Em conversa com a CNN, nesta quinta-feira (5), o senador pernambucano Humberto Costa (PT) afirmou que o seu partido deve mesmo firmar aliança com o prefeito do Recife, João Campos (PSB), pré-candidato ao Governo do Estado. Humberto deve disputar a reeleição este ano compondo a chapa encabeçada pelo PSB. A bancada do PT na Assembleia Legislativa (Alepe) integra a base do governo Lyra (PSD), que tentará a reeleição enfrentando Campos.
O deputado estadual João Paulo (PT), ex-prefeito do Recife e aliado da governadora Raquel Lyra (PSD), tem defendido publicamente que Lula “divida” seu apoio entre Campos, Lyra e Ivan Moraes (Psol), mas Humberto não endossou a proposta. “Temos uma boa relação com Raquel Lyra, que é boa gestora, mas também temos uma relação histórica com o PSB. A tendência é estarmos com João Campos”, disse Humberto Costa à CNN.

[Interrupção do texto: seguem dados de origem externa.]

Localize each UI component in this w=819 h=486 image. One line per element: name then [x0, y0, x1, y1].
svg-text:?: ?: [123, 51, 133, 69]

O senador acredita que o PSD da governadora Raquel Lyra deve, majoritariamente, apoiar a candidatura do presidente Lula (PT) à reeleição, ao menos na região Nordeste. Nacionalmente liderado por Gilberto Kassab, o PSD tem entre seus quadros três pré-candidatos à Presidência da República: os governadores Ronaldo Caiado (de Goiás), Ratinho Jr. (Paraná) e Eduardo Leite (Rio Grande do Sul). Mas Kassab deve “liberar” seus filiados a selarem apoios às candidaturas de Lula (PT) ou Flávio Bolsonaro (PL).

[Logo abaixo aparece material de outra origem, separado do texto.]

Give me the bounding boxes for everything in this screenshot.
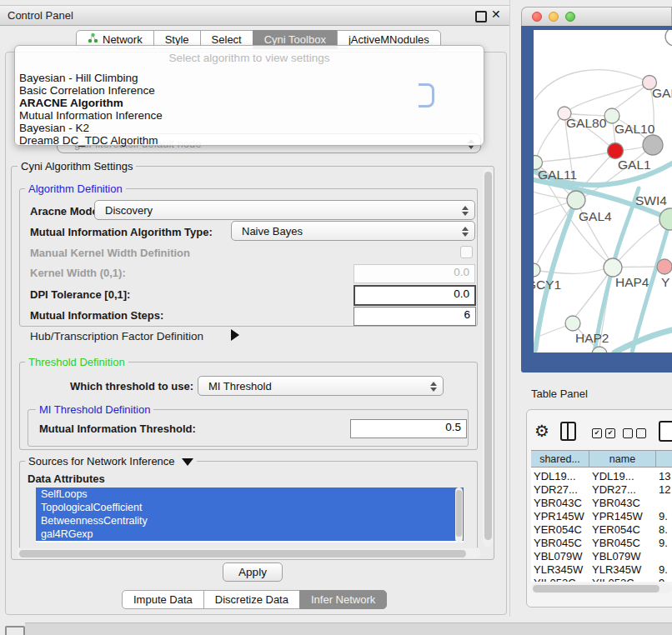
- table-row[interactable]: YER054CYER054C8.: [531, 523, 672, 537]
- algorithm-option[interactable]: Basic Correlation Inference: [19, 84, 155, 97]
- algorithm-option[interactable]: ARACNE Algorithm: [19, 97, 123, 109]
- mi-threshold-input[interactable]: 0.5: [350, 419, 467, 438]
- network-node-gal1[interactable]: [608, 143, 624, 159]
- node-label: GAL80: [566, 116, 607, 130]
- panel-divider: [509, 0, 510, 617]
- algorithm-option[interactable]: Dream8 DC_TDC Algorithm: [19, 134, 158, 147]
- table-row[interactable]: YBL079WYBL079W: [531, 550, 672, 563]
- algorithm-popup-placeholder: Select algorithm to view settings: [15, 52, 484, 64]
- node-label: GAL11: [538, 168, 577, 182]
- network-node[interactable]: [643, 135, 663, 155]
- table-horizontal-scrollbar[interactable]: [531, 583, 672, 593]
- attribute-item[interactable]: TopologicalCoefficient: [36, 501, 464, 514]
- mi-type-combo[interactable]: Naive Bayes: [231, 221, 475, 241]
- table-row[interactable]: YIL052CYIL052C9: [531, 577, 672, 582]
- table-row[interactable]: YDR27...YDR27...12: [531, 483, 672, 497]
- node-label: GAL10: [614, 122, 655, 136]
- network-node-y[interactable]: [657, 259, 672, 274]
- dpi-tolerance-label: DPI Tolerance [0,1]:: [30, 288, 130, 301]
- tab-impute-data[interactable]: Impute Data: [122, 590, 204, 609]
- gear-icon[interactable]: ⚙: [534, 421, 549, 441]
- network-node[interactable]: [665, 30, 672, 46]
- network-node-hap2[interactable]: [565, 316, 580, 331]
- aracne-mode-combo[interactable]: Discovery: [94, 200, 475, 220]
- which-threshold-label: Which threshold to use:: [70, 380, 193, 392]
- combo-stepper-icon: [430, 380, 437, 392]
- data-attributes-list[interactable]: SelfLoopsTopologicalCoefficientBetweenne…: [36, 488, 464, 542]
- control-panel-titlebar: Control Panel: [0, 5, 510, 26]
- close-traffic-light[interactable]: [532, 12, 542, 22]
- algorithm-option[interactable]: Bayesian - K2: [19, 122, 89, 134]
- cyni-settings-title: Cyni Algorithm Settings: [18, 160, 136, 172]
- float-window-icon[interactable]: [475, 11, 487, 22]
- node-label: GAL4: [579, 209, 612, 223]
- node-table[interactable]: shared...nameAYDL19...YDL19...13YDR27...…: [531, 450, 672, 582]
- attribute-item[interactable]: gal4RGexp: [36, 528, 464, 541]
- which-threshold-combo[interactable]: MI Threshold: [198, 376, 444, 396]
- apply-button[interactable]: Apply: [223, 562, 283, 582]
- tab-infer-network[interactable]: Infer Network: [299, 590, 387, 609]
- hub-definition-toggle[interactable]: Hub/Transcription Factor Definition: [30, 330, 203, 342]
- node-label: GAL1: [618, 158, 651, 172]
- table-row[interactable]: YDL19...YDL19...13: [531, 470, 672, 483]
- table-row[interactable]: YLR345WYLR345W9.: [531, 563, 672, 577]
- algorithm-definition-title: Algorithm Definition: [25, 182, 126, 195]
- show-columns-icon[interactable]: ✔✔: [592, 428, 615, 438]
- collapsed-panel-button[interactable]: [5, 626, 25, 635]
- hide-columns-icon[interactable]: [623, 428, 646, 438]
- kernel-width-label: Kernel Width (0,1):: [30, 267, 126, 279]
- node-label: SWI4: [635, 193, 667, 208]
- node-label: Y: [661, 275, 669, 289]
- attribute-item[interactable]: BetweennessCentrality: [36, 514, 464, 528]
- bottom-tabbar: Impute DataDiscretize DataInfer Network: [123, 590, 387, 609]
- table-row[interactable]: YBR043CYBR043C: [531, 497, 672, 510]
- aracne-mode-label: Aracne Mode:: [30, 205, 102, 218]
- mi-threshold-title: MI Threshold Definition: [36, 403, 153, 416]
- network-node-swi4[interactable]: [659, 208, 672, 230]
- table-row[interactable]: YPR145WYPR145W9.: [531, 510, 672, 523]
- close-icon[interactable]: ✕: [491, 8, 501, 21]
- zoom-traffic-light[interactable]: [565, 12, 575, 22]
- expand-right-icon[interactable]: [231, 329, 239, 341]
- sources-title[interactable]: Sources for Network Inference: [25, 455, 197, 468]
- focused-combo-ring-fragment: [419, 83, 434, 108]
- threshold-title: Threshold Definition: [25, 356, 128, 368]
- dpi-tolerance-input[interactable]: 0.0: [354, 285, 476, 306]
- network-canvas[interactable]: GALGAL80GAL10GAL1GAL11GAL4SWI4GCY1HAP4YH…: [534, 30, 672, 352]
- node-label: GCY1: [534, 278, 561, 292]
- manual-kernel-checkbox[interactable]: [460, 246, 473, 258]
- table-row[interactable]: YBR045CYBR045C9.: [531, 537, 672, 550]
- algorithm-option[interactable]: Bayesian - Hill Climbing: [19, 72, 138, 84]
- algorithm-popup: Select algorithm to view settings Bayesi…: [14, 45, 484, 146]
- kernel-width-field: 0.0: [354, 264, 475, 283]
- network-node-hap4[interactable]: [604, 258, 622, 277]
- attribute-item[interactable]: SelfLoops: [36, 488, 464, 501]
- node-label: GAL: [652, 86, 672, 100]
- column-header[interactable]: A: [656, 450, 672, 468]
- network-node-gcy1[interactable]: [534, 263, 540, 277]
- split-columns-icon[interactable]: [560, 422, 576, 441]
- collapse-down-icon[interactable]: [182, 458, 193, 466]
- column-header[interactable]: shared...: [531, 450, 589, 468]
- minimize-traffic-light[interactable]: [549, 12, 559, 22]
- mi-steps-label: Mutual Information Steps:: [30, 309, 163, 322]
- control-panel-title: Control Panel: [8, 9, 73, 22]
- settings-horizontal-scrollbar[interactable]: [17, 548, 481, 558]
- node-label: HAP4: [615, 275, 649, 289]
- attributes-scrollbar[interactable]: [455, 488, 463, 542]
- table-panel-title: Table Panel: [531, 388, 588, 400]
- settings-vertical-scrollbar[interactable]: [483, 168, 493, 547]
- algorithm-option[interactable]: Mutual Information Inference: [19, 109, 163, 122]
- bottom-window-edge: [25, 622, 672, 635]
- node-label: HAP2: [575, 331, 609, 345]
- document-icon[interactable]: [659, 421, 672, 442]
- tab-discretize-data[interactable]: Discretize Data: [203, 590, 300, 609]
- manual-kernel-label: Manual Kernel Width Definition: [30, 247, 190, 259]
- network-node-gal4[interactable]: [567, 191, 585, 209]
- mi-steps-input[interactable]: 6: [354, 307, 476, 326]
- mi-type-label: Mutual Information Algorithm Type:: [30, 226, 213, 238]
- network-window-titlebar[interactable]: [521, 7, 672, 27]
- mi-threshold-label: Mutual Information Threshold:: [39, 422, 196, 435]
- column-header[interactable]: name: [589, 450, 656, 468]
- combo-stepper-icon: [462, 204, 469, 217]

Datafolha e a corrida pelo Senado
Dois senadores pernambucanos encerram mandato este ano. Além de Humberto Costa (PT), o senador Fernando Dueire (MDB) – suplente de Jarbas Vasconcelos – também tenta se viabilizar para buscar a renovação do mandato. Enquanto Costa deve compor a chapa de João Campos, Dueire é mais próximo da governadora Raquel Lyra, mas o grupo majoritário no MDB defende uma aliança com Campos, onde não há espaço para a candidatura do emedebista ao Senado. Ele pode mudar de partido ou tentar levar a sigla para a chapa da governadora.
A pesquisa Datafolha divulgada nesta sexta-feira (6) aponta a ex-deputada federal Marília Arraes (Solidariedade) como nome mais forte para a disputa de uma das vagas no Senado. Nos quatro cenários pesquisados, Arraes tem intenções de voto que variam entre 36% e 41%. Reconciliada com o primo João Campos, Marília está num partido pouco expressivo em Pernambuco e pode ter dificuldades de cavar espaço na chapa de Campos. Ela pode arriscar uma candidatura “avulso” ou partir para uma candidatura segura para a Câmara Federal, puxando a irmã Maria Arraes para a disputa na Assembleia Legislativa.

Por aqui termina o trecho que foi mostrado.